DIGITAL TUNERS and CONVERTERS
Set Top Digital Tuners are available to connect to your computer / network, or monitor. Analog TV's need a Digital to Analog Converter to receive OTA broadcast. See Tuners and Converters.
Digital TV receives a perfect picture or no picture. There is virtually no or very little in between for weak signals. A signal that is weak but above the TV minimum has the same picture as a strong signal. Signal power just below the television's minimum the picture starts to pixilate, and quickly gets worse as the signal decreases. Just a few decibels (dB's) below the minimum the picture disappears. See TV Minimum Signal page.
COMPARED TO CABLE
Picture resolution is as good as or better than cable or satellite TV. Cable and satellite operators often compress local channels before re-broadcasting. The compression reduces picture quality.
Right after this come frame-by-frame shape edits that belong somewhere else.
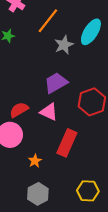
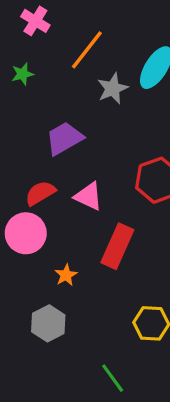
purple trapezoid: (56, 83) -> (64, 138), moved
gray hexagon: (38, 194) -> (48, 323), moved

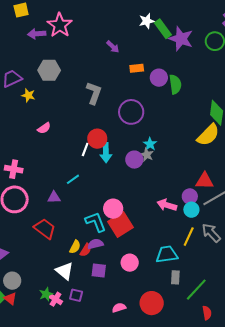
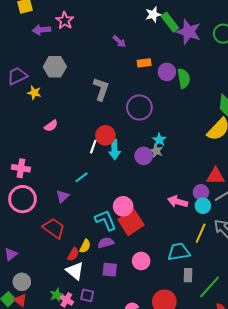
pink star: (60, 25) -> (65, 21), size x0.7
purple triangle: (54, 197) -> (63, 196), turned -40
red semicircle: (86, 250) -> (73, 254), moved

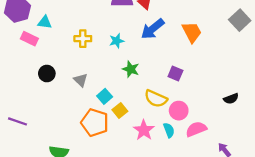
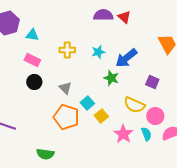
blue arrow: (153, 29) -> (126, 58), moved
pink rectangle: (29, 39) -> (32, 60), moved
orange pentagon: (95, 123) -> (66, 117), moved

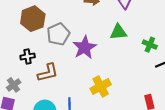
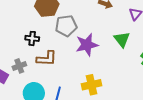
green triangle: (118, 32) -> (122, 39), turned 42
gray cross: (14, 85) -> (19, 66), moved

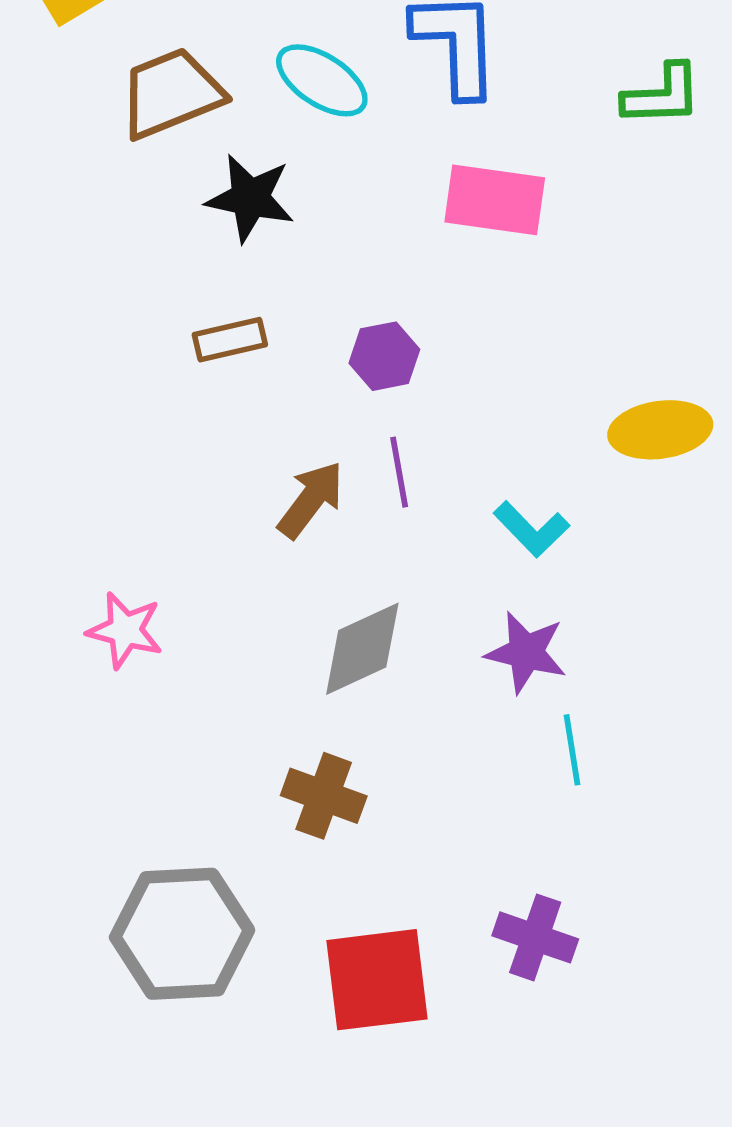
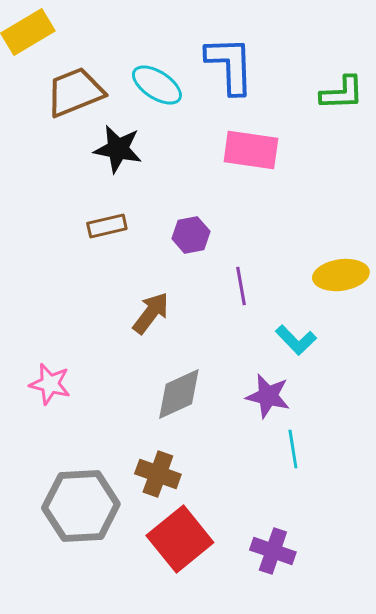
purple line: (399, 472) -> (241, 286), moved
cyan L-shape: (532, 529) -> (296, 340), moved
gray hexagon: (182, 934) -> (81, 506), moved
red square: (377, 980) -> (180, 539), moved, turned -32

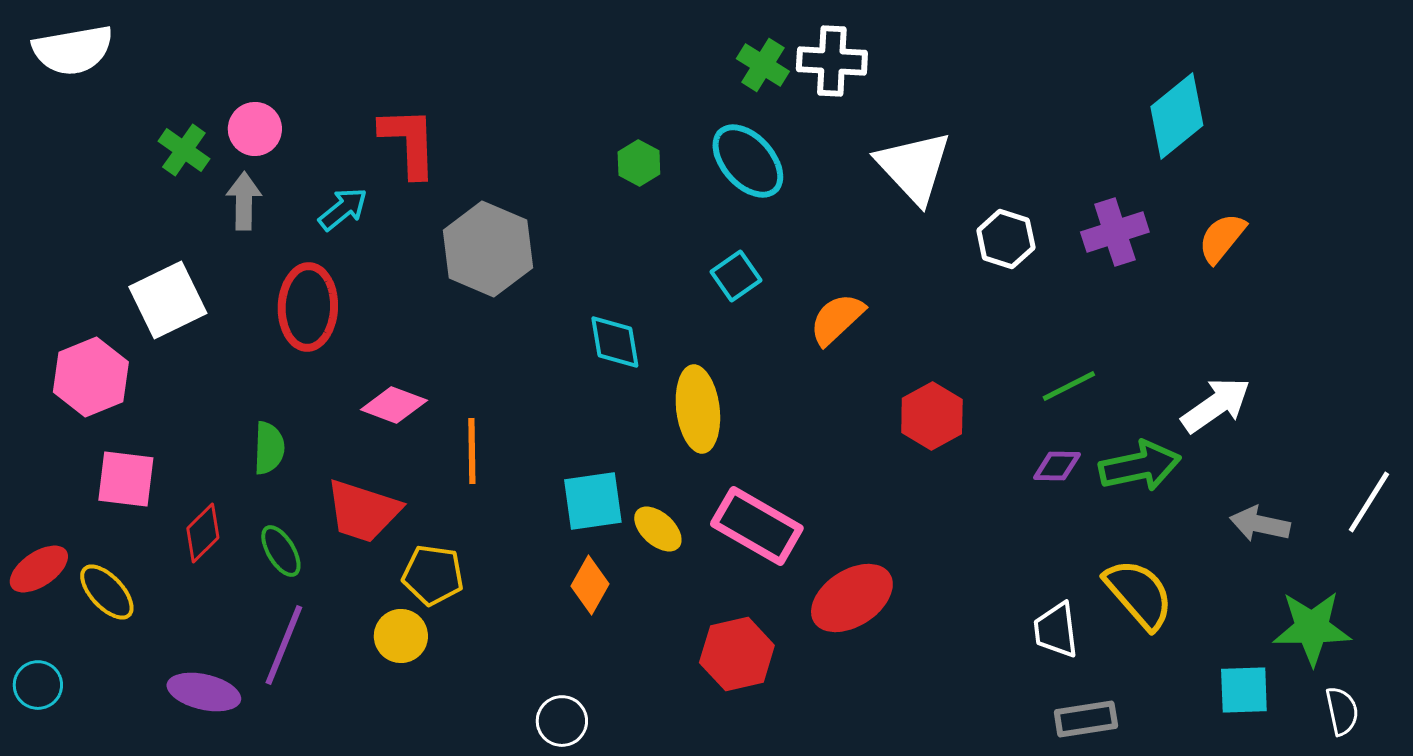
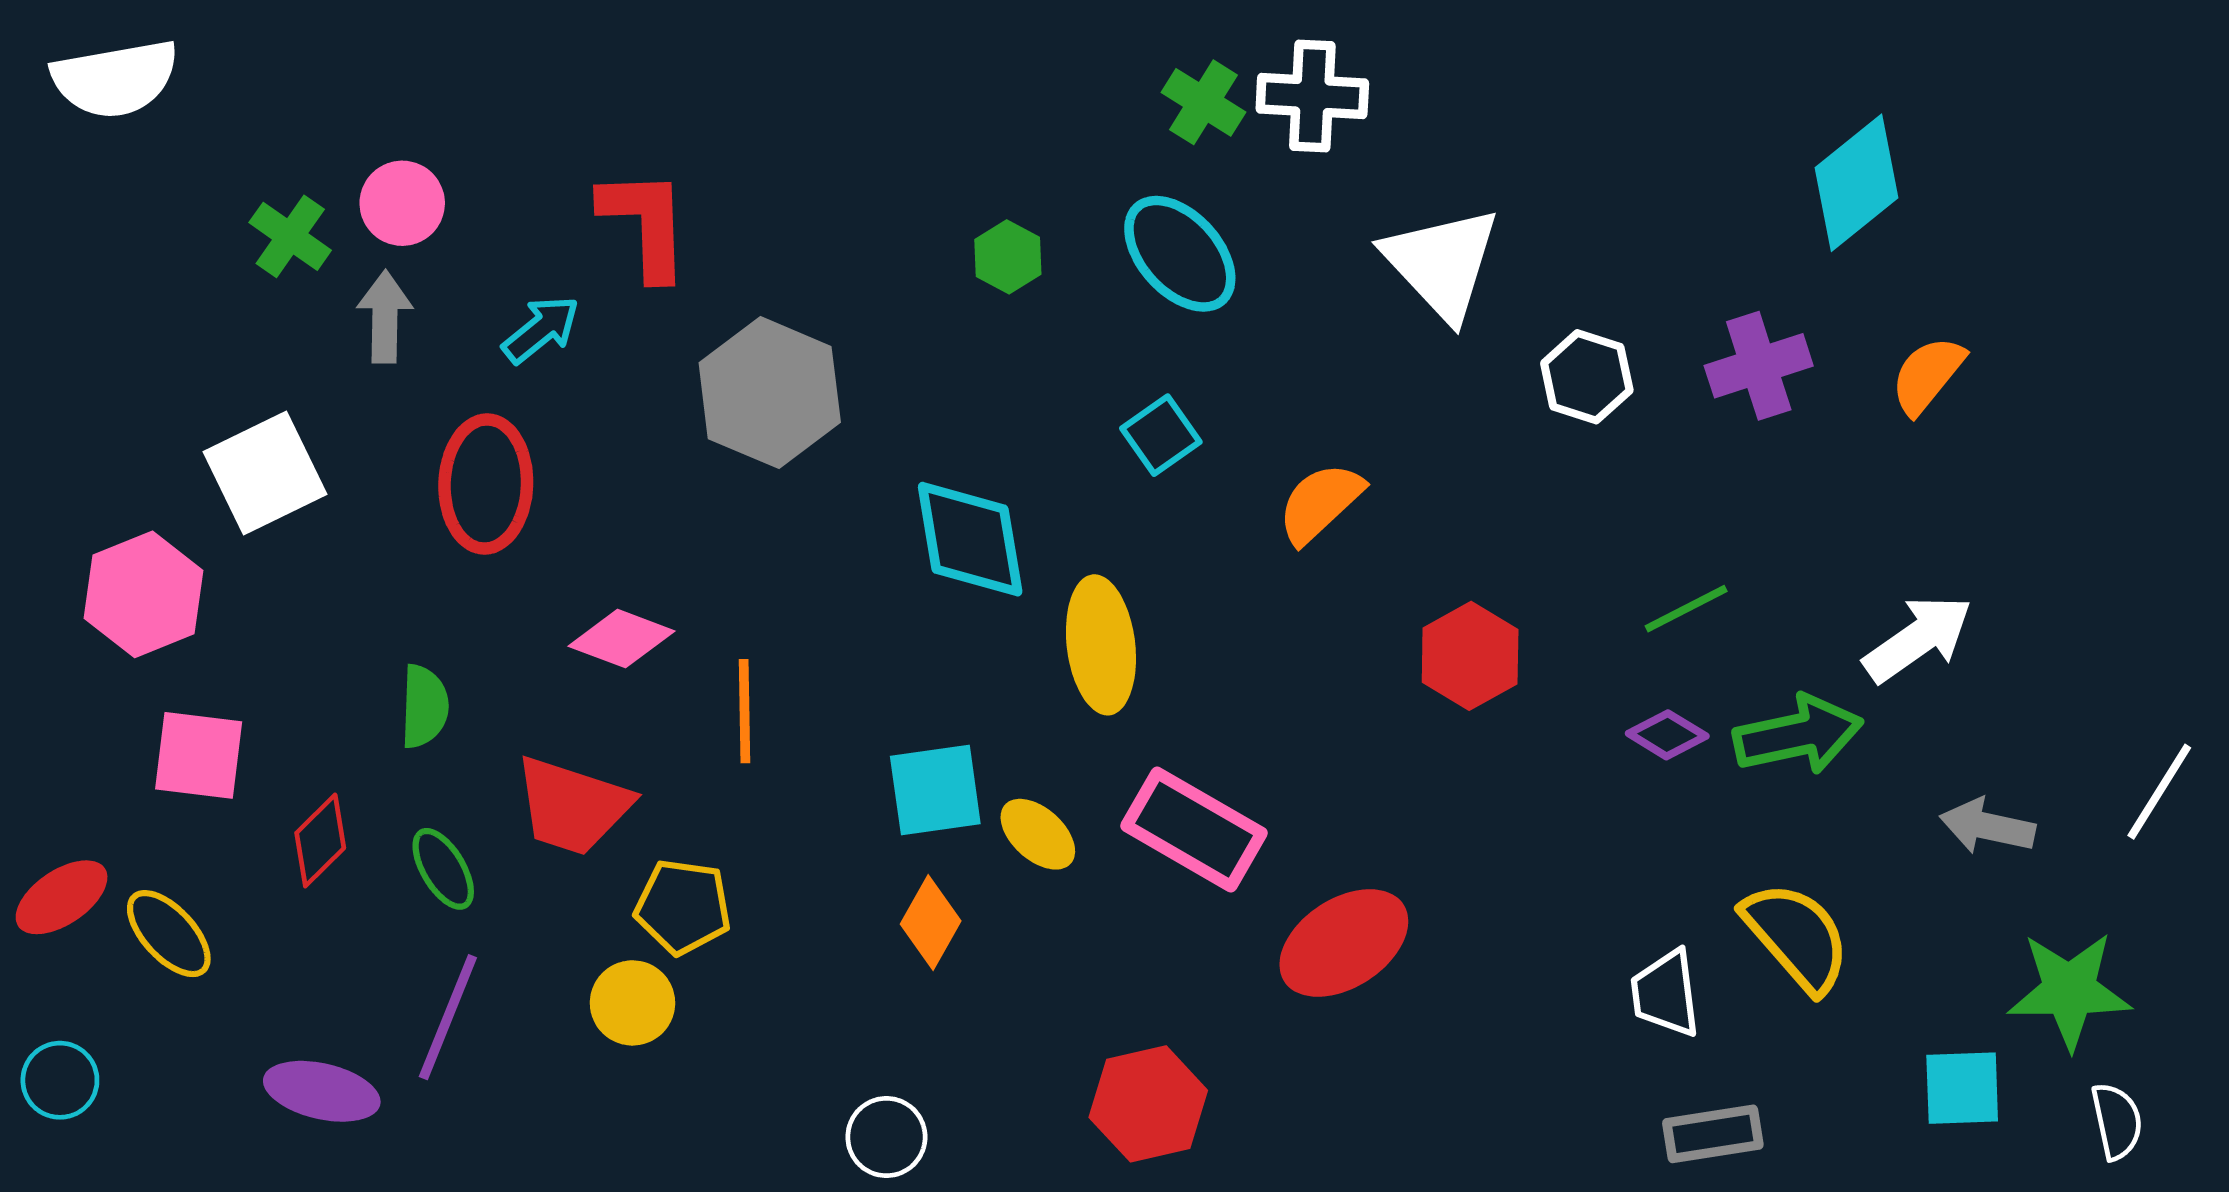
cyan diamond: (615, 342) -> (970, 539), size x1.4
purple diamond: (1057, 466) -> (1667, 735), turned 30
red hexagon: (737, 654) -> (1148, 1104), moved

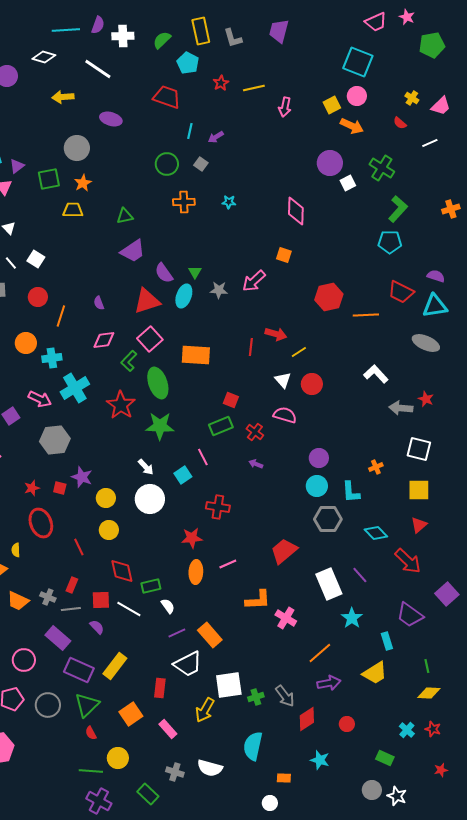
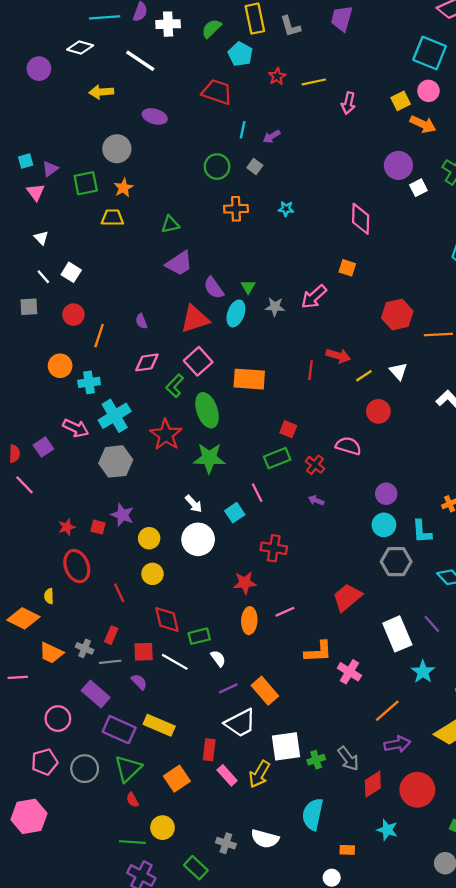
white triangle: (283, 380) -> (398, 371), moved
gray hexagon: (55, 440) -> (116, 461), moved
yellow rectangle: (115, 666) -> (159, 725), turned 76
red circle: (347, 724) -> (417, 790), size x2.0
pink rectangle: (168, 729) -> (227, 775), moved

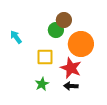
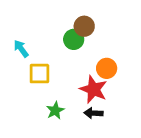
orange circle: (81, 44) -> (107, 68), moved, size x0.6
yellow square: (45, 57) -> (39, 74), moved

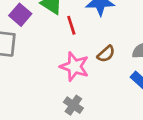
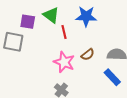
purple square: (20, 15) -> (28, 22), turned -35

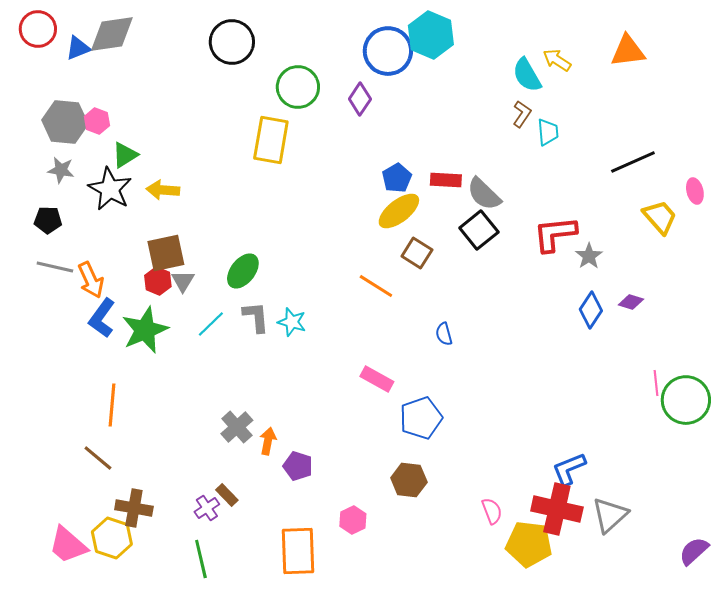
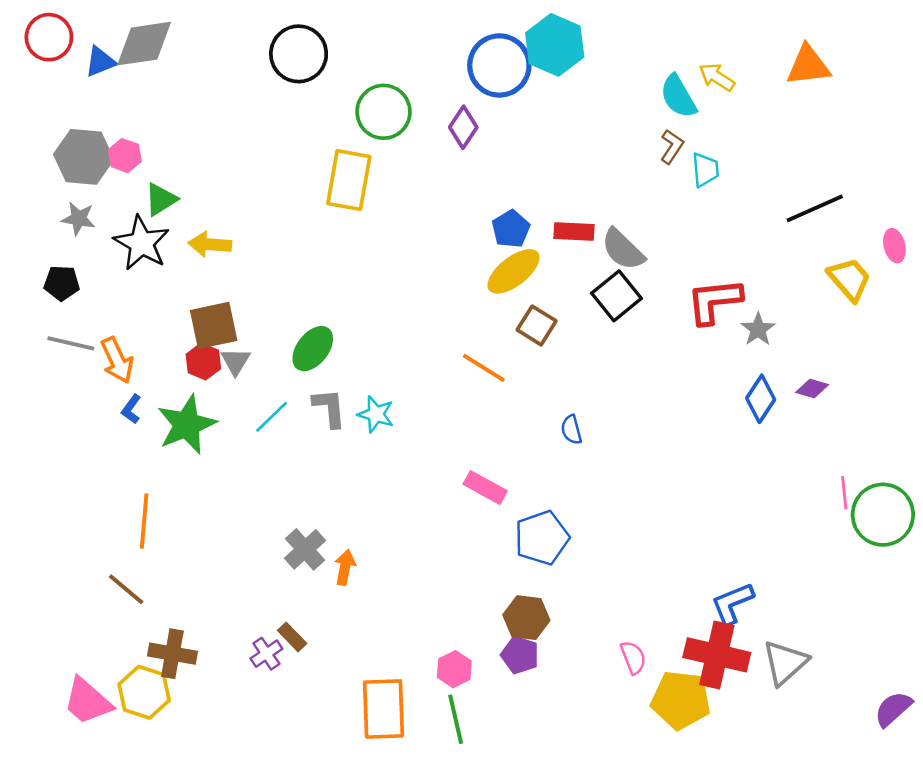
blue L-shape: (102, 318) -> (131, 409), size x0.6
purple pentagon: (298, 466) -> (520, 655), moved
green line: (201, 559) -> (456, 719), moved

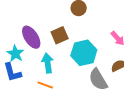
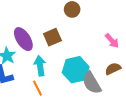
cyan hexagon: (84, 53) -> (76, 70), moved
orange line: (45, 85) -> (37, 88), turned 42

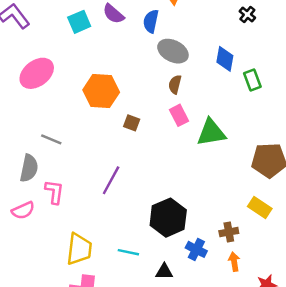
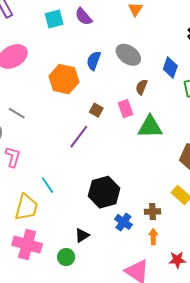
blue semicircle: (151, 21) -> (94, 61), moved
brown semicircle: (175, 84) -> (142, 87), moved
brown square: (132, 123) -> (96, 110), moved
purple line: (111, 180) -> (79, 137), moved
cyan line: (128, 252) -> (47, 185), moved, turned 36
black triangle: (164, 272) -> (82, 235), moved, turned -42

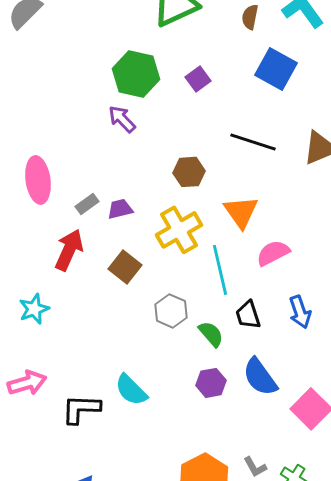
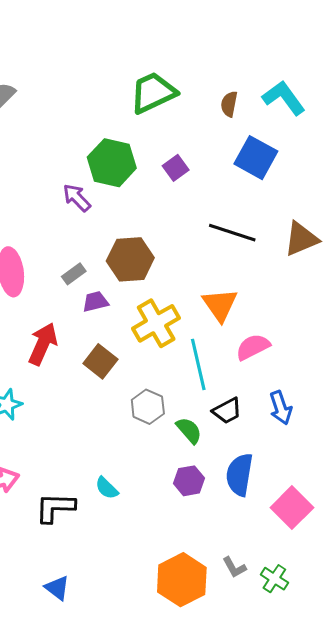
purple arrow: (122, 119) -> (77, 198), moved
brown hexagon: (189, 172) -> (130, 259), moved, size x1.4
gray rectangle: (87, 204) -> (74, 274), moved
black trapezoid: (248, 315) -> (227, 411), turned -100
blue semicircle: (260, 377) -> (239, 475), turned 45
cyan semicircle: (131, 390) -> (107, 488), size x0.7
Compressing signals opens up more bandwidth and allows providers to squeeze in more channels nobody watches.
The early Analog TV stations (1947 to 2009) used their FCC license RF Channel number as their Station TV channel. One TV channel per RF channel. Digital broadcast can contain multiple TV channels in one RF channel and use 2 numbers for TV channel (Station channel - Sub channel (network)), and another number for broadcast RF channel.
Over the Air TV has 2 types of channels, displayed channel and broadcast channel.
The TV channel Main number may or may not (probably not) be the same as the RF channel number. During the transition from analog to digital most stations changed their RF channel but kept their old analog channel number as their station TV channel.
A VHF antenna is needed to get RF channels 2 to 13. A UHF antenna is needed to get RF channels 14 and above. See TV Frequency Bands below, and TV Station Callsigns.
TV Frequency Bands
TV broadcast are in the VHF and UHF frequency bands. Virtually all home antenna's are designed to receive UHF signals. Many antennas get both UHF and VHF signals. In some cases a UHF antenna will receive a VHF signal at reduced power, but still strong enough for reception.
Your location (from towers) and antenna are the main factors that determine the broadcast tower range you can get a signal. The larger the antenna the more signal captured (gain). The higher the antenna is mounted the greater the signal density.
Your antenna should be pointed in the general direction of the broadcast towers, and have a relatively clear path to the towers. TV signals are Line-of-Sight, large obstructions (hills, buildings, trees) can reduce or block reception.
|TV BROADCAST TOWER LOCATOR|
OUTDOOR TV ANTENNA RESTRICTIONS PROHIBITED
Over-the-Air Reception Devices Rule (FCC Website)
FCC Rule 47 C.F.R. Section 1.4000
Masts higher than 12 feet above the roofline may be subject to local permitting requirements for safety purposes.